V-B Limitations of the Study & Future Directions
This article had proposed LSTM model & new approach for the efficient prediction of active cases per day for different province in India. By the approach of training the model on province with favourable dynamics & testing on rest of the provinces had helped to enhance the results of prediction. The proposed model had shown the alarm with respect to the spike in active cases of covid-19 in India. It alerts the government to take an appropriate decision & efficient implementation of precautionary measures. There are many external factors which include mutations of covid-19 virus, human immigration, festival season, political & religious event, triggers the transmission of covid-19 among the population. The transmission dynamics of covid-19 changes with the occurrence of such events. So it is necessary to retrain the model as per the change in dynamics. The proposed LSTM model has not incorporated the availability of testing facilities, hospital beds & ventilators [44, 45]. The health infrastructure plays a key role to control the pandemic. The forecast model incorporated with medical facilities will help to do the efficient prediction of active cases & requirements in health infrastructure. The another limitation in this article is that the proposed model is not linked with contact tracing of covid-19 infected people. This factors incorporated in the model will helps to efficiently capture the transmission dynamics of covid-19.

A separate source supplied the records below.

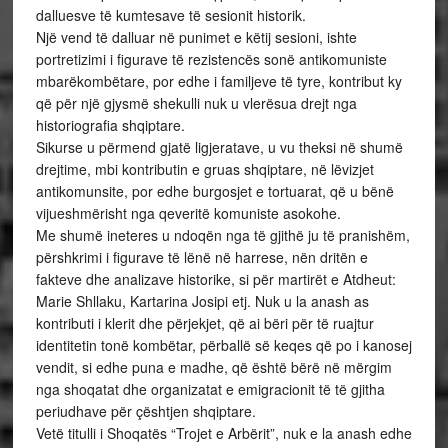
dalluesve të kumtesave të sesionit historik.
Një vend të dalluar në punimet e këtij sesioni, ishte
portretizimi i figurave të rezistencës sonë antikomuniste
mbarëkombëtare, por edhe i familjeve të tyre, kontribut ky
që për një gjysmë shekulli nuk u vlerësua drejt nga
historiografia shqiptare.
Sikurse u përmend gjatë ligjeratave, u vu theksi në shumë
drejtime, mbi kontributin e gruas shqiptare, në lëvizjet
antikomunsite, por edhe burgosjet e tortuarat, që u bënë
vijueshmërisht nga qeveritë komuniste asokohe.
Me shumë ineteres u ndoqën nga të gjithë ju të pranishëm,
përshkrimi i figurave të lënë në harrese, nën dritën e
fakteve dhe analizave historike, si për martirët e Atdheut:
Marie Shllaku, Kartarina Josipi etj. Nuk u la anash as
kontributi i klerit dhe përjekjet, që ai bëri për të ruajtur
identitetin tonë kombëtar, përballë së keqes që po i kanosej
vendit, si edhe puna e madhe, që është bërë në mërgim
nga shoqatat dhe organizatat e emigracionit të të gjitha
periudhave për çështjen shqiptare.
Vetë titulli i Shoqatës “Trojet e Arbërit”, nuk e la anash edhe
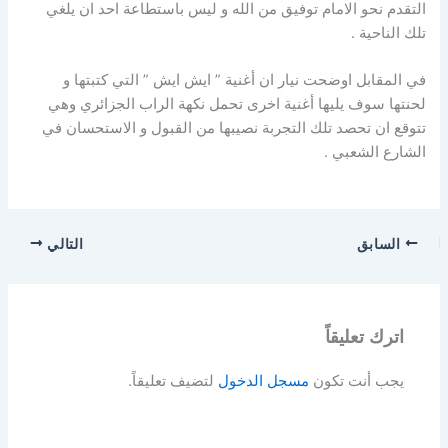
التقدم نحو الامام توفيق من الله و ليس باستطاعة احد ان يلغي
تلك الناحية .
في المقابل اوضحت نيار ان أغنية ” ايش ايش ” التي كتبتها و
لحنتها سوف يليها أغنية اخرى تحمل نكهة الراب الجزائري وهي
تتوقع ان تحصد تلك التجربة نصيبها من القبول و الاستحسان في
الشارع الشعبي .
السابق
التالي
اترك تعليقاً
يجب أنت تكون
مسجل الدخول
لتضيف تعليقاً.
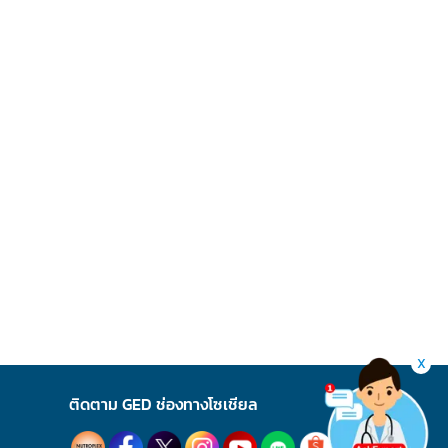
X
ติดตาม GED ช่องทางโซเชียล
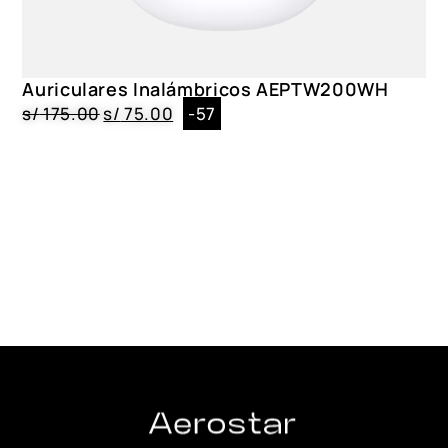
Auriculares Inalámbricos AEPTW200WH
s/
175.00
s/
75.00
-57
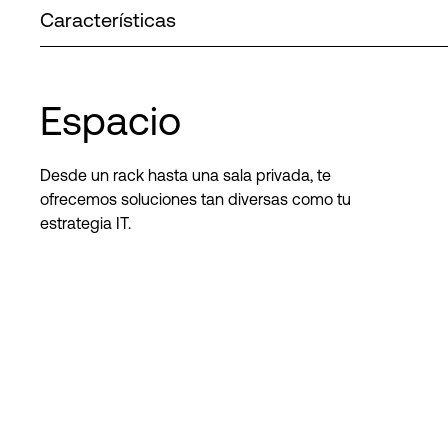
Características
Espacio
Desde un rack hasta una sala privada, te
ofrecemos soluciones tan diversas como tu
estrategia IT.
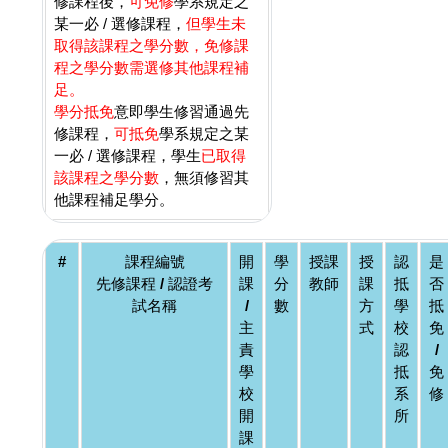
修課程後，
可免修
學系規定之
某一必 / 選修課程，
但學生未
取得該課程之學分數，免修課
程之學分數需選修其他課程補
足。
學分抵免
意即學生修習通過先
修課程，
可抵免
學系規定之某
一必 / 選修課程，學生
已取得
該課程之學分數
，無須修習其
他課程補足學分。
#
課程編號
開
學
授課
授
認
是
先修課程 / 認證考
課
分
教師
課
抵
否
試名稱
/
數
方
學
抵
主
式
校
免
責
認
/
學
抵
免
校
系
修
開
所
課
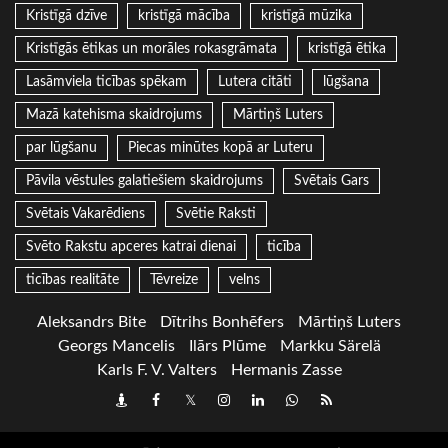
Kristīgā dzīve
kristīgā mācība
kristīgā mūzika
Kristīgās ētikas un morāles rokasgrāmata
kristīgā ētika
Lasāmviela ticības spēkam
Lutera citāti
lūgšana
Mazā katehisma skaidrojums
Mārtiņš Luters
par lūgšanu
Piecas minūtes kopā ar Luteru
Pāvila vēstules galatiešiem skaidrojums
Svētais Gars
Svētais Vakarēdiens
Svētie Raksti
Svēto Rakstu apceres katrai dienai
ticība
ticības realitāte
Tēvreize
velns
Aleksandrs Bite
Dītrihs Bonhēfers
Mārtiņš Luters
Georgs Mancelis
Ilārs Plūme
Markku Särelä
Karls F. V. Valters
Hermanis Zasse
Draugiem
Facebook
Twitter
Instagram
LinkedIn
whatsapp
RSS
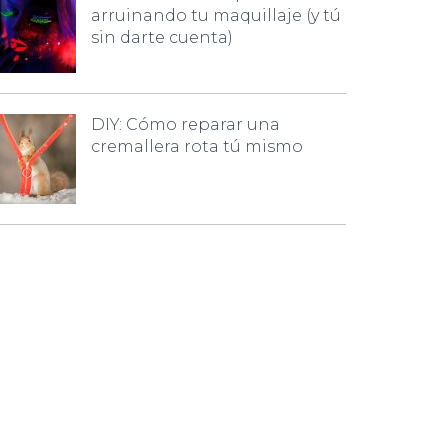
arruinando tu maquillaje (y tú
sin darte cuenta)
DIY: Cómo reparar una
cremallera rota tú mismo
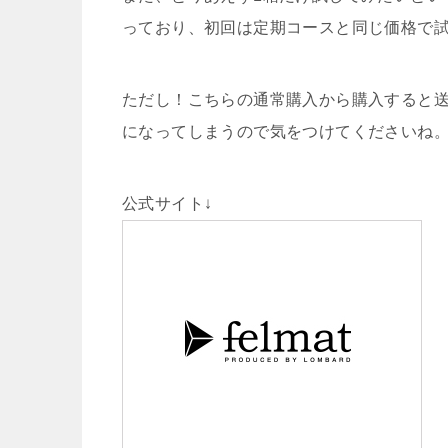
っており、初回は定期コースと同じ価格で
ただし！こちらの通常購入から購入すると送
になってしまうので気をつけてくださいね
公式サイト↓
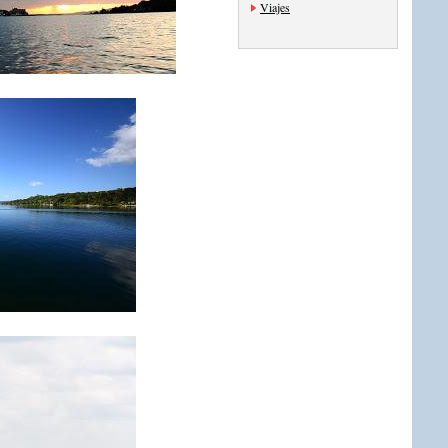
Viajes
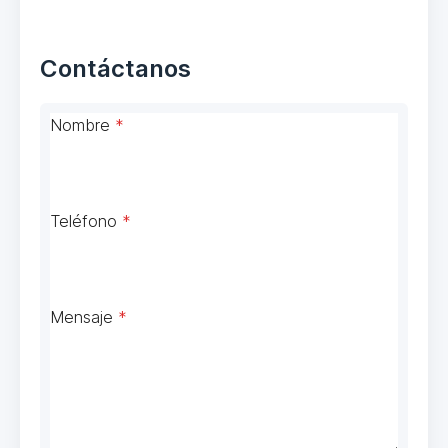
Contáctanos
Nombre
*
Teléfono
*
Mensaje
*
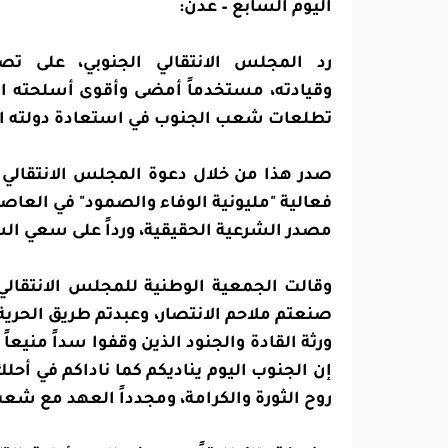
اليوم السابع – عدن:
رد المجلس الانتقالي الجنوبي، على ت
وقيادته، مستخدماً أمضى وأقوى أسلحته ال
تطلعات شعب الجنوب في استعادة دولته الف
صدر هذا من خلال دعوة المجلس الانتقالي ا
فعالية "مليونية الوفاء والصمود" في العاصم
مصدر الشرعية الحقيقية، ورداً على سعي ال
وقالت الجمعية الوطنية للمجلس الانتقالي ال
صنعتم ملاحم الانتصار، وعبدتم طريق الحرية 
ورثة القادة والجنود الذين وقفوا سداً منيعاً
إن الجنوب اليوم يناديكم كما ناداكم في أ
روح الثورة والكرامة، ومجدداً العهد مع شعب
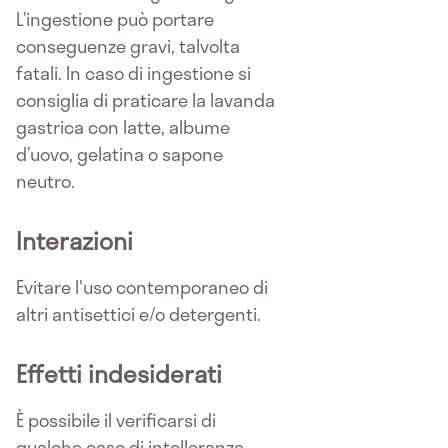
L’ingestione può portare
conseguenze gravi, talvolta
fatali. In caso di ingestione si
consiglia di praticare la lavanda
gastrica con latte, albume
d’uovo, gelatina o sapone
neutro.
Interazioni
Evitare l'uso contemporaneo di
altri antisettici e/o detergenti.
Effetti indesiderati
È possibile il verificarsi di
qualche caso di intolleranza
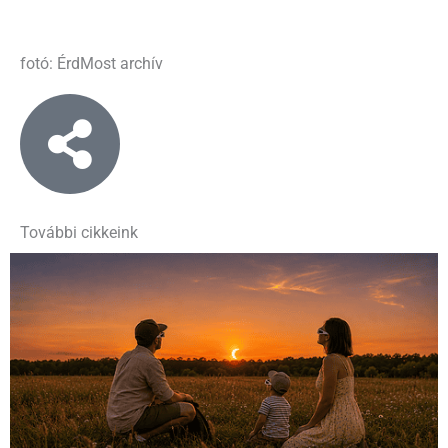
fotó: ÉrdMost archív
További cikkeink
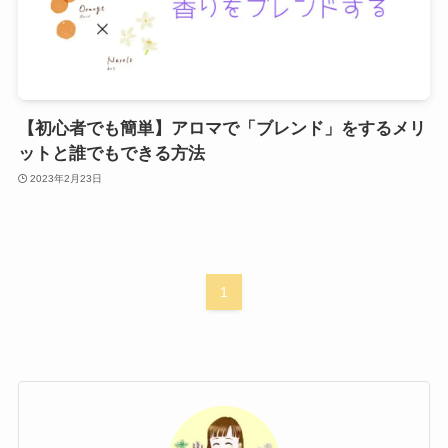
【初心者でも簡単】アロマで「ブレンド」をするメリ
ットと誰でもできる方法
2023年2月23日
1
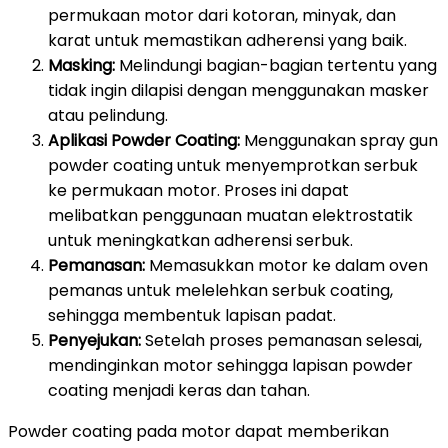
permukaan motor dari kotoran, minyak, dan
karat untuk memastikan adherensi yang baik.
Masking:
Melindungi bagian-bagian tertentu yang
tidak ingin dilapisi dengan menggunakan masker
atau pelindung.
Aplikasi Powder Coating:
Menggunakan spray gun
powder coating untuk menyemprotkan serbuk
ke permukaan motor. Proses ini dapat
melibatkan penggunaan muatan elektrostatik
untuk meningkatkan adherensi serbuk.
Pemanasan:
Memasukkan motor ke dalam oven
pemanas untuk melelehkan serbuk coating,
sehingga membentuk lapisan padat.
Penyejukan:
Setelah proses pemanasan selesai,
mendinginkan motor sehingga lapisan powder
coating menjadi keras dan tahan.
Powder coating pada motor dapat memberikan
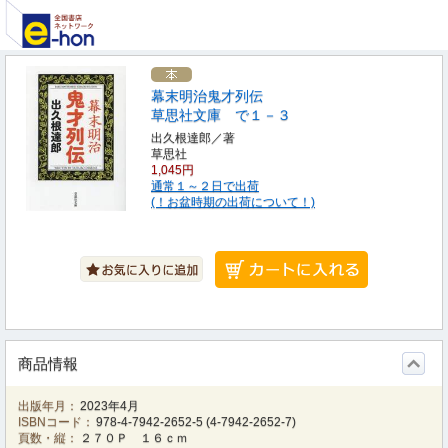
幕末明治鬼才列伝
草思社文庫 で１－３
出久根達郎／著
草思社
1,045円
通常１～２日で出荷
(！お盆時期の出荷について！)
商品情報
出版年月：
2023年4月
ISBNコード：
978-4-7942-2652-5
(
4-7942-2652-7
)
頁数・縦：
２７０Ｐ １６ｃｍ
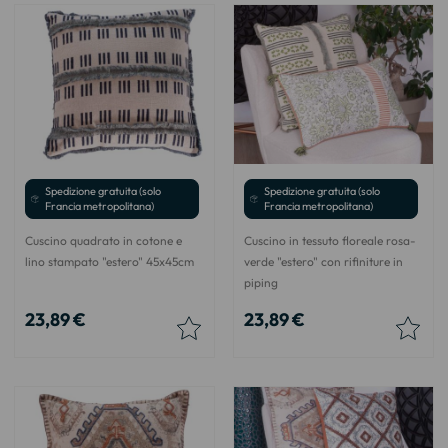
Spedizione gratuita (solo
Spedizione gratuita (solo
Francia metropolitana)
Francia metropolitana)
Cuscino quadrato in cotone e
Cuscino in tessuto floreale rosa-
lino stampato "estero" 45x45cm
verde "estero" con rifiniture in
piping
23,89 €
23,89 €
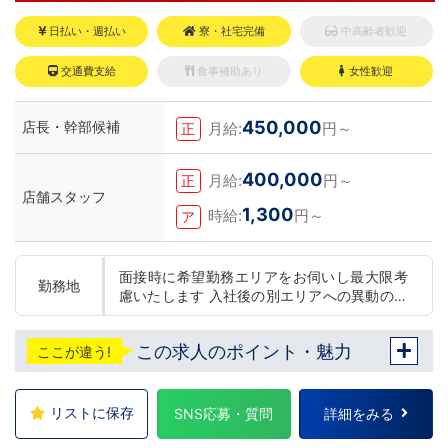
日払い・週払い
寮・社宅完備
中高齢者歓迎
交通費支給
食事補助あり
女性歓迎
450,000
店長・幹部候補
月給:
円～
正
400,000
月給:
円～
正
店舗スタッフ
1,300
時給:
円～
ア
面接時に希望勤務エリアをお伺いし最大限考
勤務地
慮いたします 入社後の別エリアへの異動の可
否の選択可能です 下記いずれかの店舗に配属
東京 五反田：五反田駅から徒歩2分 池袋：池
この求人のポイント・魅力
ここが違う!
袋駅西口から徒歩2分 吉原：三ノ輪駅から徒
歩8分 神奈川 横浜：京急線黄金町駅から徒歩
8分 茨城 水戸：水戸駅からバス5分 福岡 福
岡：中洲川端駅から徒歩8分 北海道 札幌：す
リストに保存
SNS応募・質問
詳細をみる
すきの駅から徒歩5分 中国・四国 鳥取：米子
市皆生温泉 愛媛：松山道後温泉 沖縄 沖縄：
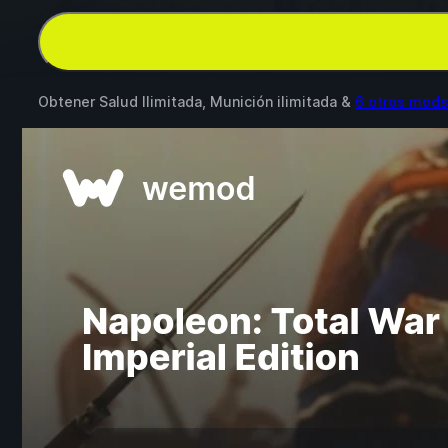
Obtener Salud Ilimitada, Munición ilimitada &
6 otros mods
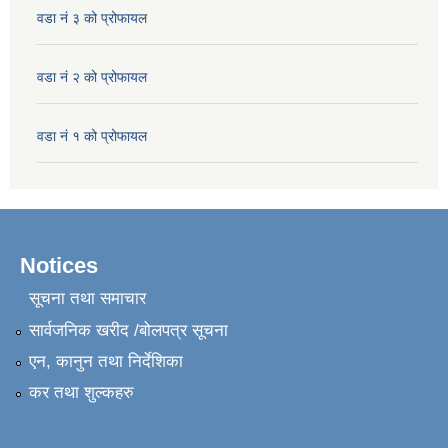
वडा नं ३ को प्रोफायल
वडा नं २ को प्रोफायल
वडा नं १ को प्रोफायल
Notices
सूचना तथा समाचार
सार्वजनिक खरीद /बोलपत्र सूचना
एन, कानुन तथा निर्देशिका
कर तथा शुल्कहरु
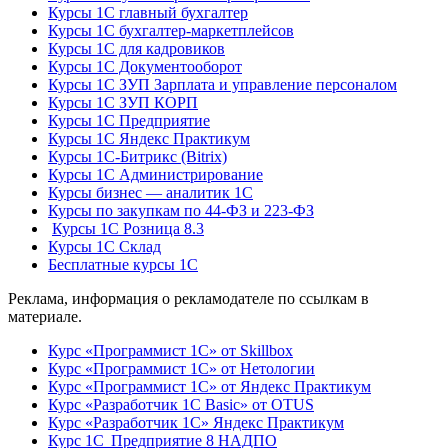
Курсы 1С главный бухгалтер
Курсы 1С бухгалтер-маркетплейсов
Курсы 1С для кадровиков
Курсы 1С Документооборот
Курсы 1С ЗУП Зарплата и управление персоналом
Курсы 1С ЗУП КОРП
Курсы 1С Предприятие
Курсы 1С Яндекс Практикум
Курсы 1С-Битрикс (Bitrix)
Курсы 1С Администрирование
Курсы бизнес — аналитик 1С
Курсы по закупкам по 44‑ФЗ и 223‑ФЗ
Курсы 1С Розница 8.3
Курсы 1С Склад
Бесплатные курсы 1С
Реклама, информация о рекламодателе по ссылкам в
материале.
Курс «Программист 1С» от Skillbox
Курс «Программист 1С» от Нетологии
Курс «Программист 1С» от Яндекс Практикум
Курс «Разработчик 1С Basic» от OTUS
Курс «Разработчик 1С» Яндекс Практикум
Курс 1С Предприятие 8 НАДПО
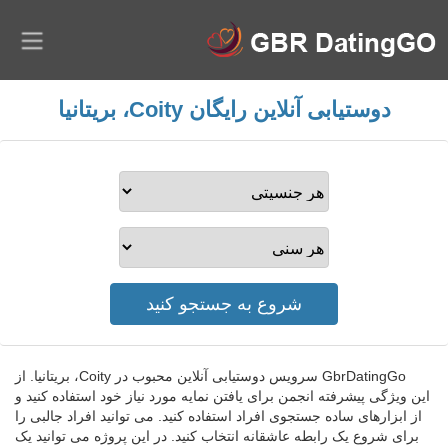
دوستیابی آنلاین رایگان Coity، بریتانیا
GbrDatingGo سرویس دوستیابی آنلاین محبوب در Coity، بریتانیا. از
این ویژگی پیشرفته انجمن برای یافتن نمایه مورد نیاز خود استفاده کنید و
از ابزارهای ساده جستجوی افراد استفاده کنید. می توانید افراد جالبی را
برای شروع یک رابطه عاشقانه انتخاب کنید. در این پروژه می توانید یک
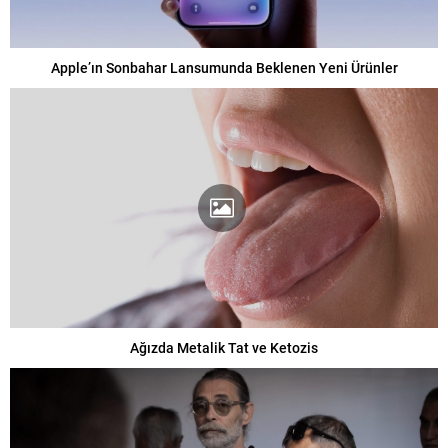
Apple’ın Sonbahar Lansumunda Beklenen Yeni Ürünler
Ağızda Metalik Tat ve Ketozis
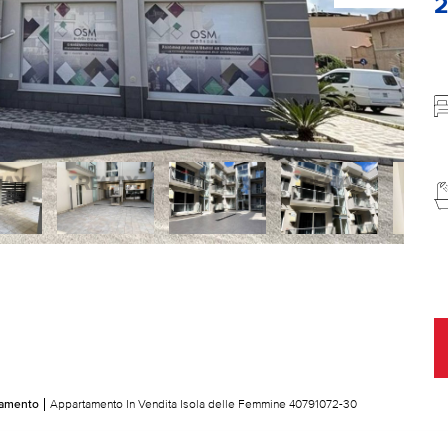
tamento
Appartamento In Vendita Isola delle Femmine 40791072-30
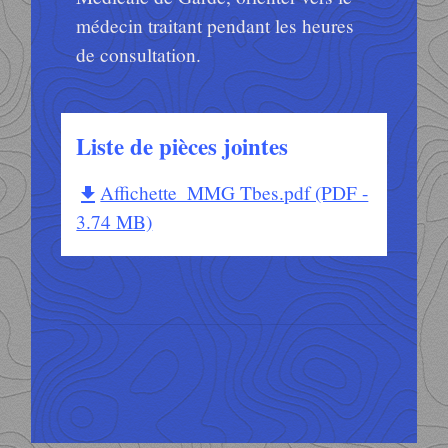
médecin traitant pendant les heures
de consultation.
Liste de pièces jointes
Affichette_MMG Tbes.pdf (PDF -
file_download
3.74 MB)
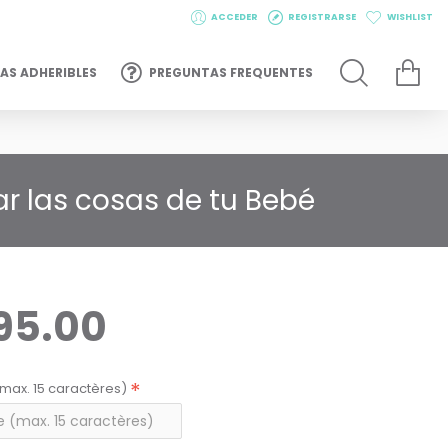
ACCEDER
REGISTRARSE
WISHLIST
AS ADHERIBLES
PREGUNTAS FREQUENTES
ar las cosas de tu Bebé
95.00
max. 15 caractères)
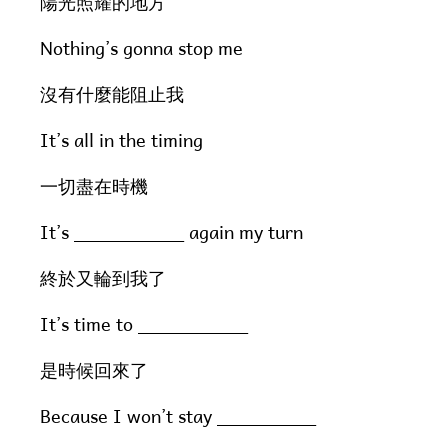
陽光照耀的地方
Nothing’s gonna stop me
沒有什麼能阻止我
It’s all in the timing
一切盡在時機
It’s __________ again my turn
終於又輪到我了
It’s time to __________
是時候回來了
Because I won’t stay _________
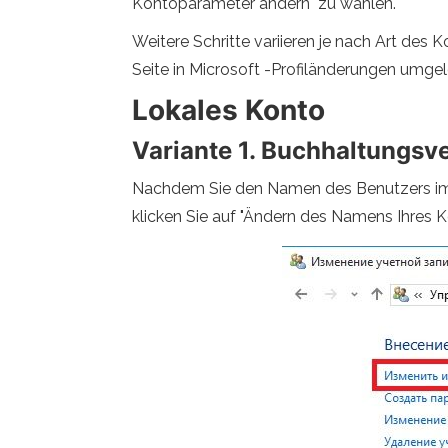
Kontoparameter ändern" zu wählen.
Weitere Schritte variieren je nach Art des
Seite in Microsoft -Profiländerungen umgele
Lokales Konto
Variante 1. Buchhaltungs
Nachdem Sie den Namen des Benutzers im 
klicken Sie auf "Ändern des Namens Ihres 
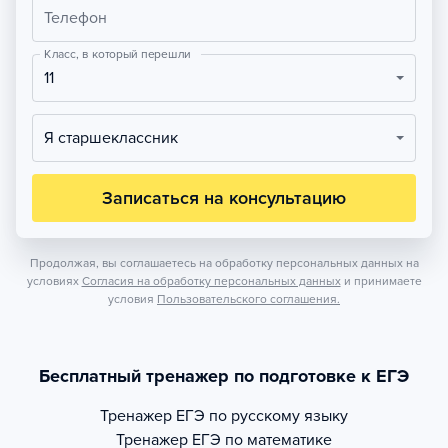
Телефон
Класс, в который перешли
11
Я старшеклассник
Записаться на консультацию
Продолжая, вы соглашаетесь на обработку персональных данных на
условиях
Согласия на обработку персональных данных
и принимаете
условия
Пользовательского соглашения.
Бесплатный тренажер по подготовке к ЕГЭ
Тренажер
ЕГЭ по русскому языку
Тренажер
ЕГЭ по математике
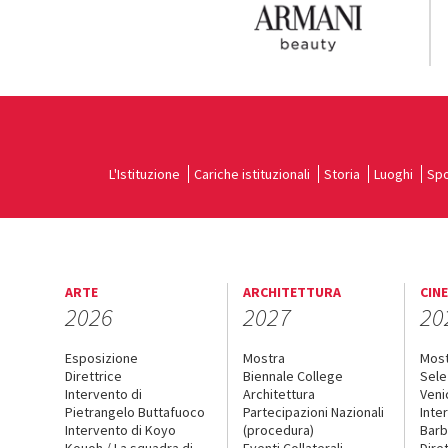
L'Istituzione
Cariche istituzionali
Storia
Luoghi
Spo
ARTE
ARCHITETTURA
CIN
2026
2027
20
Esposizione
Mostra
Mos
Direttrice
Biennale College
Sele
Intervento di
Architettura
Veni
Pietrangelo Buttafuoco
Partecipazioni Nazionali
Inte
Intervento di Koyo
(procedura)
Barb
Kouoh / La squadra di
Eventi Collaterali
Dire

In this study, the proposed pretrained LSTM model is used for the prediction of active cases in different province of India. The different deep learning architecture which include SimpleRNN, LSTM, GRU, Stacked RNN, Stacked LSTM & Stacked GRU are trained & tested on data of Maharashtra. The detailed comparison has been done between these architecture based on different input window size & number of hidden units. The LSTM model has outperformed the other deep learning architectures on the dataset of Maharashtra. The proposed LSTM model trained on data of Maharashtra had captured the transmission dynamic for rest of the province in India. Under the umbrella of Explainable AI (XAI), this kind of approach tests the robustness present in the model to capture the different dynamics. The proposed approach-1 has given the better results as compared to proposed approach-2. For Lakshadweep, the first case was reported on 18th January, 2021. It was notated that number of training days has to be increased in proposed approach-2 as there is negligible dynamics in data. This kind of problem can be overcomed by proposed approach-1. The study had also focused on the visualization of maximum & minimum output value from LSTM layer for few states which include Kerala, Chhattisgarh, Gujarat, Karnataka & Tamil Nadu. From the visualization, it is evident that the proposed approach-1 had succeeded to generalize the model inorder to capture the different dynamics of transmission. The pretrained LSTM model is used to forecast the active cases in India from 16th December, 2021 to 5th March, 2022. The forecasted data had shown that there will be a emergence of third wave by January, 2022 in India. The forecasting of active cases helps the Indian government to implement the necessary restrictions & carry out the covid-19 testing in airports, bus & railway stations.